Income Tax Act, 1967.

Additional deductions in certain cases.

82.—(1) In this section—

“excepted profits or gains” means profits or gains arising from rent under a short lease in respect of premises which comprise the whole of what was, on the 6th day of April, 1963, a unit of valuation where, for the year of assessment, all the following conditions are satisfied, that is to say:

(a) the premises are premises to which subsection (2) applies;

(b) the lease imposes no obligation on the lessee to maintain or repair the fabric or exterior of any building or to contribute to the cost of such maintenance or repairs, and

(c) the rent to which the lessor is entitled or, in a case in which a deduction is allowable under section 81 (4) (c) in arriving at the amount of the profits or gains for the purpose of assessment under Case IV of Schedule D, the said rent reduced by the deduction allowable as aforesaid, does not exceed £52 per annum;

“profit rent” means, in relation to any premises in respect of which a lessor is, in a year of assessment, entitled to rent under a short lease, the amount (hereafter in this definition referred to as the assessable amount) on which, but for the provisions of the following subsections of this section, the lessor would have been chargeable for the year of assessment under Case IV of Schedule D, in respect of profits or gains arising from the said rent, increased by any deduction allowed under section 81 (4) (a) in arriving at the assessable amount and reduced by the amount, if any, by which any deduction allowed under section 81 (4) (b) in arriving at the assessable amount falls short of the deduction which would have been so allowable if—

(i) no deduction had been allowable under section 81 (4) (a), and

(ii) section 81 (4) (b) and section 81 (5) applied to any payment to which section 93 applies as they apply to any rent payable under a short lease.

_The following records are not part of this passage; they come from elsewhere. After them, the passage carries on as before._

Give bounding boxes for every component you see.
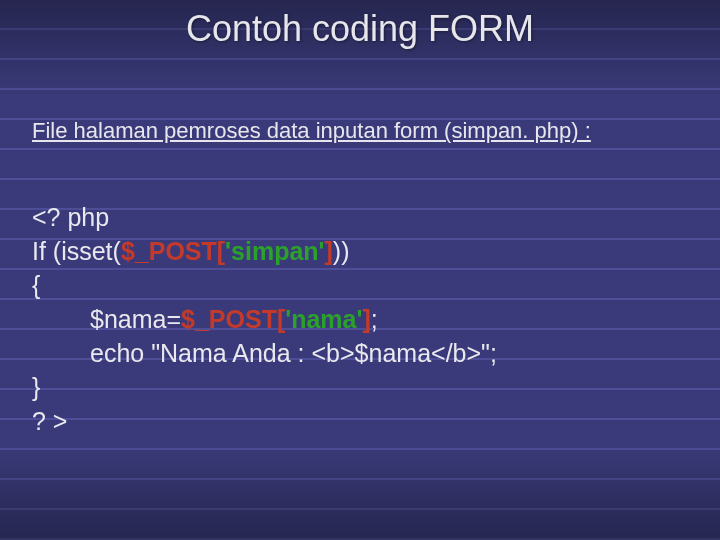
code-line-2: If (isset($_POST['simpan'])) [32,234,497,268]
slide: Contoh coding FORM File halaman pemroses… [0,0,720,540]
code-post-highlight: $_POST[ [121,237,225,265]
code-text: If (isset( [32,237,121,265]
code-text: ; [371,305,378,333]
code-line-5: echo "Nama Anda : <b>$nama</b>"; [32,336,497,370]
code-post-highlight: $_POST[ [181,305,285,333]
code-string-highlight: 'nama' [285,305,362,333]
code-post-highlight: ] [362,305,370,333]
code-line-6: } [32,370,497,404]
code-line-4: $nama=$_POST['nama']; [32,302,497,336]
slide-subtitle: File halaman pemroses data inputan form … [32,118,591,144]
code-string-highlight: 'simpan' [225,237,324,265]
code-line-7: ? > [32,404,497,438]
code-line-1: <? php [32,200,497,234]
code-text: )) [333,237,350,265]
code-line-3: { [32,268,497,302]
code-text: $nama= [90,305,181,333]
code-post-highlight: ] [325,237,333,265]
code-text: echo "Nama Anda : <b>$nama</b>"; [90,339,497,367]
slide-title: Contoh coding FORM [0,8,720,50]
code-block: <? php If (isset($_POST['simpan'])) { $n… [32,200,497,438]
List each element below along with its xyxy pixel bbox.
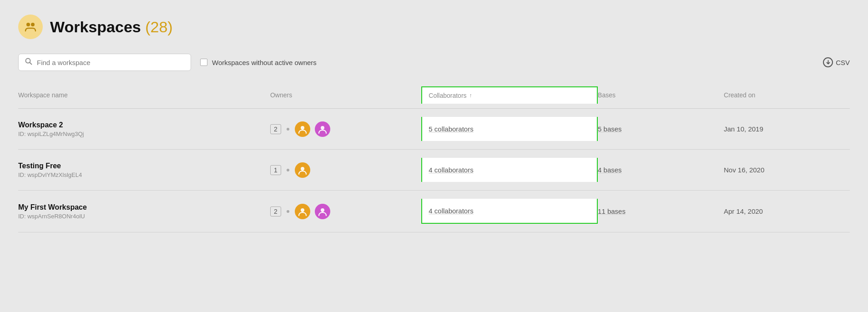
row2-name-cell: Testing Free ID: wspDvIYMzXlslgEL4 xyxy=(18,162,270,178)
workspaces-icon xyxy=(18,15,43,39)
table-row: My First Workspace ID: wspArnSeR8ONr4olU… xyxy=(18,191,850,232)
row2-date-cell: Nov 16, 2020 xyxy=(724,166,850,174)
search-input[interactable] xyxy=(37,59,184,66)
col-header-owners: Owners xyxy=(270,86,421,104)
page-container: Workspaces (28) Workspaces without activ… xyxy=(0,0,868,312)
svg-point-7 xyxy=(301,167,304,171)
search-box[interactable] xyxy=(18,54,191,71)
row1-owners-cell: 2 xyxy=(270,121,421,137)
row1-bases-cell[interactable]: 5 bases xyxy=(598,125,724,133)
row2-collaborators-cell[interactable]: 4 collaborators xyxy=(421,158,598,182)
col-header-collaborators[interactable]: Collaborators ↑ xyxy=(421,86,598,104)
row2-bases-cell[interactable]: 4 bases xyxy=(598,166,724,174)
row1-collaborators-cell[interactable]: 5 collaborators xyxy=(421,117,598,141)
owner-dot xyxy=(287,128,289,131)
row2-owners-cell: 1 xyxy=(270,162,421,178)
avatar xyxy=(295,204,310,219)
table-container: Workspace name Owners Collaborators ↑ Ba… xyxy=(18,82,850,232)
sort-arrow-icon: ↑ xyxy=(469,92,472,99)
row3-collaborators-cell[interactable]: 4 collaborators xyxy=(421,199,598,224)
table-header: Workspace name Owners Collaborators ↑ Ba… xyxy=(18,82,850,109)
row1-date-cell: Jan 10, 2019 xyxy=(724,125,850,133)
row3-name-cell: My First Workspace ID: wspArnSeR8ONr4olU xyxy=(18,203,270,220)
row1-name-cell: Workspace 2 ID: wspiLZLg4MrNwg3Qj xyxy=(18,121,270,137)
avatar xyxy=(295,162,310,178)
svg-point-9 xyxy=(321,208,324,212)
svg-point-6 xyxy=(321,126,324,130)
filter-checkbox[interactable] xyxy=(200,59,207,66)
svg-point-8 xyxy=(301,208,304,212)
avatar xyxy=(315,121,330,137)
owner-dot xyxy=(287,210,289,213)
svg-point-0 xyxy=(26,23,30,26)
svg-point-1 xyxy=(31,23,35,26)
table-row: Workspace 2 ID: wspiLZLg4MrNwg3Qj 2 xyxy=(18,109,850,150)
col-header-bases: Bases xyxy=(598,86,724,104)
page-header: Workspaces (28) xyxy=(18,15,850,39)
csv-button[interactable]: CSV xyxy=(823,57,850,67)
csv-download-icon xyxy=(823,57,833,67)
svg-line-3 xyxy=(30,63,32,65)
table-row: Testing Free ID: wspDvIYMzXlslgEL4 1 4 c… xyxy=(18,150,850,191)
avatar xyxy=(315,204,330,219)
col-header-created-on: Created on xyxy=(724,86,850,104)
toolbar: Workspaces without active owners CSV xyxy=(18,54,850,71)
row3-owners-cell: 2 xyxy=(270,204,421,219)
row3-bases-cell[interactable]: 11 bases xyxy=(598,207,724,216)
filter-label[interactable]: Workspaces without active owners xyxy=(200,59,317,66)
page-title: Workspaces (28) xyxy=(50,18,173,36)
search-icon xyxy=(25,58,32,67)
avatar xyxy=(295,121,310,137)
row3-date-cell: Apr 14, 2020 xyxy=(724,207,850,216)
owner-dot xyxy=(287,169,289,171)
svg-point-5 xyxy=(301,126,304,130)
col-header-name: Workspace name xyxy=(18,86,270,104)
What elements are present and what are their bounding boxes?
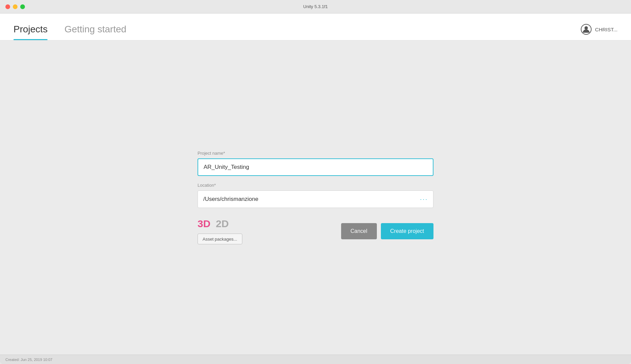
new-project-form: Project name* Location* ··· 3D bbox=[198, 151, 433, 244]
action-buttons: Cancel Create project bbox=[341, 223, 433, 239]
main-content: Project name* Location* ··· 3D bbox=[0, 40, 631, 355]
maximize-button[interactable] bbox=[20, 4, 25, 9]
footer-bar: Created: Jun 25, 2019 10:07 bbox=[0, 355, 631, 364]
footer-text: Created: Jun 25, 2019 10:07 bbox=[5, 358, 52, 362]
close-button[interactable] bbox=[5, 4, 10, 9]
header: Projects Getting started CHRIST... bbox=[0, 13, 631, 40]
location-browse-button[interactable]: ··· bbox=[420, 196, 428, 203]
dimension-row: 3D 2D Asset packages... Cancel bbox=[198, 218, 433, 244]
project-name-label: Project name* bbox=[198, 151, 433, 156]
tab-bar: Projects Getting started bbox=[13, 13, 143, 40]
asset-packages-button[interactable]: Asset packages... bbox=[198, 234, 242, 244]
location-wrapper: ··· bbox=[198, 190, 433, 208]
location-input[interactable] bbox=[198, 190, 433, 208]
window-title: Unity 5.3.1f1 bbox=[303, 4, 328, 9]
titlebar: Unity 5.3.1f1 bbox=[0, 0, 631, 13]
user-avatar-icon bbox=[581, 24, 592, 35]
project-name-group: Project name* bbox=[198, 151, 433, 176]
minimize-button[interactable] bbox=[13, 4, 18, 9]
3d-button[interactable]: 3D bbox=[198, 218, 210, 230]
cancel-button[interactable]: Cancel bbox=[341, 223, 377, 239]
location-label: Location* bbox=[198, 183, 433, 188]
user-name: CHRIST... bbox=[595, 27, 618, 32]
create-project-button[interactable]: Create project bbox=[381, 223, 434, 239]
dimension-left: 3D 2D Asset packages... bbox=[198, 218, 242, 244]
tab-projects[interactable]: Projects bbox=[13, 24, 54, 40]
2d-button[interactable]: 2D bbox=[216, 218, 229, 230]
dimension-buttons: 3D 2D bbox=[198, 218, 242, 230]
user-area[interactable]: CHRIST... bbox=[581, 24, 618, 35]
location-group: Location* ··· bbox=[198, 183, 433, 208]
svg-point-1 bbox=[584, 26, 588, 30]
project-name-input[interactable] bbox=[198, 158, 433, 176]
app-window: Unity 5.3.1f1 Projects Getting started C… bbox=[0, 0, 631, 364]
tab-getting-started[interactable]: Getting started bbox=[64, 24, 133, 40]
window-controls bbox=[5, 4, 25, 9]
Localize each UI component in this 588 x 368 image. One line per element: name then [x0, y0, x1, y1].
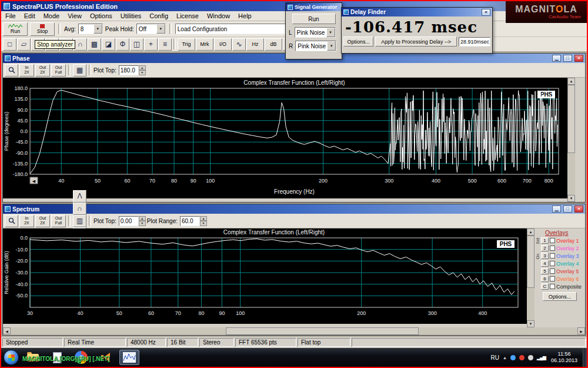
- tool-open-icon[interactable]: ▱: [17, 38, 31, 51]
- tool-sine-icon[interactable]: ∿: [232, 38, 246, 51]
- spectrum-vertical-scrollbar[interactable]: ▲ ▼: [527, 228, 534, 327]
- spin-up-icon[interactable]: ▲: [139, 65, 146, 71]
- overlay-set-6-button[interactable]: 6: [541, 276, 549, 282]
- phase-vertical-scrollbar[interactable]: ▲ ▼: [567, 78, 575, 202]
- overlay-on-2-checkbox[interactable]: [550, 246, 555, 251]
- close-button[interactable]: ×: [574, 205, 583, 213]
- spin-down-icon[interactable]: ▼: [200, 221, 207, 226]
- peak-button[interactable]: Λ: [73, 190, 86, 203]
- chevron-down-icon[interactable]: ▼: [326, 28, 335, 37]
- spectrum-titlebar[interactable]: Spectrum ▁ □ ×: [3, 204, 585, 214]
- spectrum-plot[interactable]: 304050607080901002003004000.0-10.0-20.0-…: [3, 228, 527, 324]
- spectrum-horizontal-scrollbar[interactable]: ◀ ▶: [3, 327, 585, 335]
- run-button[interactable]: Run: [3, 22, 28, 36]
- signal-generator-titlebar[interactable]: Signal Generator: [286, 3, 342, 11]
- peak-hold-select[interactable]: Off ▼: [136, 24, 166, 34]
- menu-options[interactable]: Options: [86, 12, 116, 20]
- zoom-button[interactable]: [5, 215, 18, 227]
- apply-processing-delay-button[interactable]: Apply to Processing Delay -->: [375, 37, 457, 47]
- zoom-in-2x-button[interactable]: In2X: [19, 64, 34, 77]
- scroll-up-icon[interactable]: ▲: [567, 78, 575, 85]
- zoom-out-2x-button[interactable]: Out2X: [35, 64, 50, 77]
- scroll-down-icon[interactable]: ▼: [567, 195, 575, 202]
- phase-plot[interactable]: 405060708090100200300400500600700800180.…: [3, 78, 567, 198]
- left-signal-select[interactable]: Pink Noise ▼: [295, 27, 336, 38]
- chevron-down-icon[interactable]: ▼: [156, 24, 165, 34]
- language-indicator[interactable]: RU: [491, 354, 499, 361]
- bars-button[interactable]: ▥: [73, 215, 86, 227]
- close-button[interactable]: ×: [482, 9, 490, 16]
- menu-help[interactable]: Help: [234, 12, 256, 20]
- tray-expand-icon[interactable]: ▲: [503, 356, 507, 360]
- tool-view-spectrogram-icon[interactable]: ▩: [88, 38, 101, 51]
- overlay-set-1-button[interactable]: 1: [541, 237, 549, 244]
- minimize-button[interactable]: ▁: [552, 55, 561, 62]
- tool-new-icon[interactable]: □: [3, 38, 16, 51]
- zoom-out-2x-button[interactable]: Out2X: [35, 215, 50, 227]
- overlay-on-5-checkbox[interactable]: [550, 268, 555, 274]
- overlay-on-C-checkbox[interactable]: [550, 284, 555, 289]
- menu-file[interactable]: File: [1, 12, 20, 20]
- start-button[interactable]: [4, 350, 19, 365]
- chevron-down-icon[interactable]: ▼: [327, 41, 336, 51]
- taskbar-spectraplus-icon[interactable]: [119, 350, 139, 365]
- tool-trigger-button[interactable]: Trig: [178, 38, 195, 51]
- scroll-right-icon[interactable]: ▶: [577, 327, 585, 334]
- spin-up-icon[interactable]: ▲: [139, 216, 146, 221]
- show-desktop-button[interactable]: [583, 348, 587, 367]
- load-configuration-select[interactable]: Load Configuration ▼: [175, 24, 300, 34]
- tray-app-icon[interactable]: [510, 355, 516, 360]
- overlay-on-4-checkbox[interactable]: [550, 261, 555, 266]
- scroll-up-icon[interactable]: ▲: [527, 228, 534, 236]
- overlay-set-5-button[interactable]: 5: [541, 268, 549, 274]
- menu-view[interactable]: View: [64, 12, 86, 20]
- maximize-button[interactable]: □: [563, 205, 572, 213]
- generator-run-button[interactable]: Run: [292, 14, 336, 24]
- menu-window[interactable]: Window: [203, 12, 234, 20]
- tool-view-dual-icon[interactable]: ◫: [130, 38, 143, 51]
- overlay-set-4-button[interactable]: 4: [541, 260, 549, 267]
- zoom-out-full-button[interactable]: OutFull: [51, 215, 66, 227]
- plot-top-spinner[interactable]: 180.0 ▲▼: [119, 65, 146, 75]
- grid-button[interactable]: ▦: [73, 64, 86, 77]
- tool-units-hz-button[interactable]: Hz: [246, 38, 264, 51]
- curve-button[interactable]: ∩: [73, 203, 86, 215]
- processing-delay-field[interactable]: 28.910msec: [459, 37, 490, 47]
- plot-top-spinner[interactable]: 0.00 ▲▼: [119, 216, 146, 226]
- close-button[interactable]: ×: [574, 55, 583, 62]
- scroll-left-icon[interactable]: ◀: [3, 327, 11, 334]
- chevron-down-icon[interactable]: ▼: [93, 24, 102, 34]
- tool-marker-button[interactable]: Mrk: [196, 38, 213, 51]
- tray-app-icon[interactable]: [519, 355, 524, 360]
- delay-options-button[interactable]: Options...: [343, 37, 373, 47]
- tool-units-db-button[interactable]: dB: [265, 38, 282, 51]
- overlay-on-3-checkbox[interactable]: [550, 253, 555, 258]
- overlays-title[interactable]: Overlays: [545, 230, 584, 236]
- delay-finder-titlebar[interactable]: Delay Finder ×: [342, 8, 492, 16]
- avg-select[interactable]: 8 ▼: [78, 24, 103, 34]
- tool-utilities-icon[interactable]: ≡: [158, 38, 172, 51]
- tool-view-phase-icon[interactable]: Φ: [116, 38, 129, 51]
- overlay-on-6-checkbox[interactable]: [550, 276, 555, 281]
- zoom-in-2x-button[interactable]: In2X: [19, 215, 34, 227]
- clock[interactable]: 11:56 06.10.2013: [549, 351, 579, 364]
- tool-view-spectrum-icon[interactable]: ∩: [74, 38, 87, 51]
- spin-down-icon[interactable]: ▼: [139, 70, 146, 75]
- zoom-button[interactable]: [5, 64, 18, 77]
- plot-range-spinner[interactable]: 60.0 ▲▼: [180, 216, 207, 226]
- maximize-button[interactable]: □: [563, 55, 572, 62]
- tool-markers-icon[interactable]: +: [144, 38, 158, 51]
- spin-up-icon[interactable]: ▲: [200, 216, 207, 221]
- zoom-out-full-button[interactable]: OutFull: [51, 64, 66, 77]
- tool-io-button[interactable]: I/O: [214, 38, 232, 51]
- overlay-on-1-checkbox[interactable]: [550, 238, 555, 243]
- overlay-set-C-button[interactable]: C: [541, 283, 549, 290]
- menu-mode[interactable]: Mode: [39, 12, 64, 20]
- overlay-options-button[interactable]: Options...: [543, 292, 577, 301]
- menu-config[interactable]: Config: [145, 12, 172, 20]
- network-icon[interactable]: ▂▄▆: [537, 355, 546, 360]
- overlay-set-3-button[interactable]: 3: [541, 253, 549, 259]
- stop-button[interactable]: Stop: [30, 22, 55, 36]
- right-signal-select[interactable]: Pink Noise ▼: [295, 41, 336, 51]
- minimize-button[interactable]: ▁: [552, 205, 561, 213]
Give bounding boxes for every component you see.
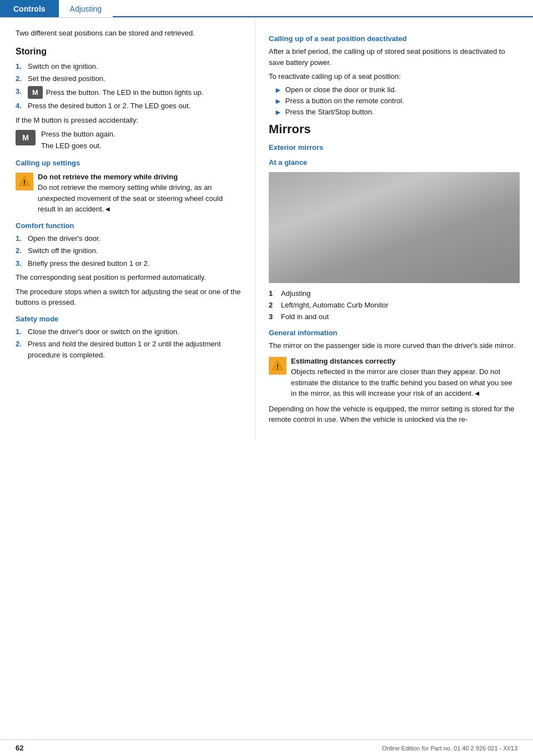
step-num: 2.: [16, 339, 26, 360]
header-adjusting-tab[interactable]: Adjusting: [59, 0, 113, 17]
door-panel-bg: [269, 172, 520, 283]
list-item: 1. Switch on the ignition.: [16, 61, 242, 72]
list-item: 4. Press the desired button 1 or 2. The …: [16, 100, 242, 112]
m-press-again-text: Press the button again. The LED goes out…: [41, 129, 115, 152]
calling-up-settings-heading: Calling up settings: [16, 159, 242, 167]
comfort-function-heading: Comfort function: [16, 221, 242, 230]
warning-text-distances: Estimating distances correctly Objects r…: [291, 356, 520, 399]
warning-body-driving: Do not retrieve the memory setting while…: [38, 182, 242, 215]
step-num: 1.: [16, 326, 26, 337]
edition-text: Online Edition for Part no. 01 40 2 926 …: [382, 745, 517, 752]
safety-steps-list: 1. Close the driver's door or switch on …: [16, 326, 242, 361]
step-text: Briefly press the desired button 1 or 2.: [28, 258, 150, 269]
main-content: Two different seat positions can be stor…: [0, 18, 533, 439]
general-info-text1: The mirror on the passenger side is more…: [269, 340, 520, 351]
bullet-icon: ►: [274, 85, 282, 94]
mirror-legend: 1 Adjusting 2 Left/right, Automatic Curb…: [269, 289, 520, 322]
comfort-steps-list: 1. Open the driver's door. 2. Switch off…: [16, 233, 242, 269]
exterior-mirrors-heading: Exterior mirrors: [269, 143, 520, 152]
list-item: 3. M Press the button. The LED in the bu…: [16, 86, 242, 99]
step-text: Press the button. The LED in the button …: [46, 87, 204, 98]
step-num: 1.: [16, 61, 26, 72]
list-item: 3. Briefly press the desired button 1 or…: [16, 258, 242, 269]
step-text: Close the driver's door or switch on the…: [28, 326, 179, 337]
legend-num: 3: [269, 312, 281, 322]
list-item: 1. Open the driver's door.: [16, 233, 242, 244]
m-button-large-icon: M: [16, 130, 36, 145]
at-a-glance-heading: At a glance: [269, 158, 520, 167]
list-item: ► Open or close the door or trunk lid.: [274, 85, 520, 94]
general-info-text2: Depending on how the vehicle is equipped…: [269, 404, 520, 425]
step-text: Set the desired position.: [28, 73, 105, 84]
svg-rect-22: [277, 367, 278, 369]
m-step-1: Press the button again.: [41, 129, 115, 140]
warning-title-driving: Do not retrieve the memory while driving: [38, 172, 242, 183]
list-item: 2. Set the desired position.: [16, 73, 242, 84]
warning-icon-distances: [269, 357, 286, 375]
step-num: 1.: [16, 233, 26, 244]
warning-icon: [16, 173, 33, 190]
m-button-icon: M: [28, 86, 43, 99]
if-m-pressed-text: If the M button is pressed accidentally:: [16, 115, 242, 126]
deactivated-text1: After a brief period, the calling up of …: [269, 46, 520, 68]
page-footer: 62 Online Edition for Part no. 01 40 2 9…: [0, 739, 533, 756]
list-item: 2. Press and hold the desired button 1 o…: [16, 339, 242, 360]
mirrors-heading: Mirrors: [269, 122, 520, 137]
m-step-2: The LED goes out.: [41, 140, 115, 152]
step-num: 3.: [16, 86, 26, 99]
legend-text: Adjusting: [281, 289, 310, 299]
mirror-image: 1 2 3: [269, 172, 520, 283]
header-controls-tab[interactable]: Controls: [0, 0, 59, 17]
m-button-row: M Press the button again. The LED goes o…: [16, 129, 242, 152]
list-item: 2. Switch off the ignition.: [16, 245, 242, 256]
comfort-text1: The corresponding seat position is perfo…: [16, 272, 242, 283]
warning-text-driving: Do not retrieve the memory while driving…: [38, 172, 242, 215]
step-text: Switch on the ignition.: [28, 61, 98, 72]
controls-label: Controls: [13, 4, 46, 13]
calling-up-deactivated-heading: Calling up of a seat position deactivate…: [269, 34, 520, 43]
step-text: Switch off the ignition.: [28, 245, 98, 256]
list-item: ► Press the Start/Stop button.: [274, 108, 520, 117]
step-num: 3.: [16, 258, 26, 269]
storing-heading: Storing: [16, 47, 242, 57]
adjusting-label: Adjusting: [70, 4, 102, 13]
list-item: 1 Adjusting: [269, 289, 520, 299]
step-text: Press the desired button 1 or 2. The LED…: [28, 100, 190, 112]
right-column: Calling up of a seat position deactivate…: [255, 18, 533, 439]
deactivated-text2: To reactivate calling up of a seat posit…: [269, 71, 520, 82]
page-header: Controls Adjusting: [0, 0, 533, 18]
list-item: ► Press a button on the remote control.: [274, 97, 520, 105]
storing-steps-list: 1. Switch on the ignition. 2. Set the de…: [16, 61, 242, 112]
safety-mode-heading: Safety mode: [16, 315, 242, 323]
legend-num: 2: [269, 300, 281, 310]
step-text: Open the driver's door.: [28, 233, 100, 244]
page-number: 62: [16, 744, 23, 752]
warning-box-driving: Do not retrieve the memory while driving…: [16, 172, 242, 215]
step-num: 4.: [16, 100, 26, 112]
step-num: 2.: [16, 73, 26, 84]
warning-title-distances: Estimating distances correctly: [291, 356, 520, 367]
svg-rect-0: [24, 180, 25, 183]
header-line: [113, 16, 533, 17]
step-text: Press and hold the desired button 1 or 2…: [28, 339, 242, 360]
legend-num: 1: [269, 289, 281, 299]
reactivate-list: ► Open or close the door or trunk lid. ►…: [269, 85, 520, 117]
bullet-text: Press the Start/Stop button.: [285, 108, 374, 116]
bullet-icon: ►: [274, 108, 282, 117]
bullet-icon: ►: [274, 97, 282, 105]
intro-text: Two different seat positions can be stor…: [16, 28, 242, 39]
list-item: 2 Left/right, Automatic Curb Monitor: [269, 300, 520, 310]
svg-rect-1: [24, 183, 25, 184]
left-column: Two different seat positions can be stor…: [0, 18, 255, 439]
bullet-text: Open or close the door or trunk lid.: [285, 85, 396, 94]
bullet-text: Press a button on the remote control.: [285, 97, 404, 105]
legend-text: Left/right, Automatic Curb Monitor: [281, 300, 389, 310]
warning-body-distances: Objects reflected in the mirror are clos…: [291, 366, 520, 399]
warning-box-distances: Estimating distances correctly Objects r…: [269, 356, 520, 399]
comfort-text2: The procedure stops when a switch for ad…: [16, 286, 242, 308]
step-num: 2.: [16, 245, 26, 256]
legend-text: Fold in and out: [281, 312, 329, 322]
svg-rect-21: [277, 364, 278, 367]
list-item: 3 Fold in and out: [269, 312, 520, 322]
general-information-heading: General information: [269, 329, 520, 337]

(2) (a) This subsection applies to any premises which are shown to the satisfaction of the Revenue Commissioners (or, on appeal, to the satisfaction of the Special Commissioners) to be in the year of assessment a controlled dwelling within the meaning of the Rent Restrictions Act, 1960.

(b) Where for any year of assessment a person is chargeable under Case IV of Schedule D in respect of profits or gains arising from any rent in respect of any premises to which this subsection applies under a short lease, the amount on which he would, apart from this subsection, be so chargeable shall be reduced by an amount equal to two-fifths of the profit rent:

Provided that, for any year of assessment, the aggregate of all amounts by which profits or gains, other than excepted profits or gains, arising to any person are reduced by virtue of this paragraph shall not exceed £200.

(3) The reference, in the proviso to subsection (2) (b), to profits or gains arising to any person shall be deemed to include, in the case of an individual, a reference to profits or gains arising to the wife or husband of the individual.

In this subsection and subsection (4) “wife” means a married woman who under section 196 (1) is to be treated as living with her husband, and “husband” has a corresponding meaning.

(4) (a) Where in any year of assessment profits or gains arise to both a husband and a wife from rents in respect of premises to which subsection (2) applies and the aggregate (hereafter in this subsection referred to as the gross aggregate) of all amounts by which the said profits or gains would have fallen to be reduced under this section, if the proviso to subsection (2) (b) (hereafter in this subsection referred to as the limiting provision) had been omitted from this section, exceeds what, in consequence of the operation of the limiting provision is the aggregate (hereafter in this subsection referred to as the net aggregate) of all amounts by which the said profits or gains may be reduced, the aggregate of all amounts by which the profits or gains arising to either spouse are reduced shall not exceed the sum which bears to the net aggregate the same proportion as the aggregate of all amounts by which, but for the limiting provision, the profits or gains arising to that spouse would have fallen to be reduced bears to the gross aggregate.

(b) Any reference in this subsection to profits or gains does not include a reference to excepted profits or gains.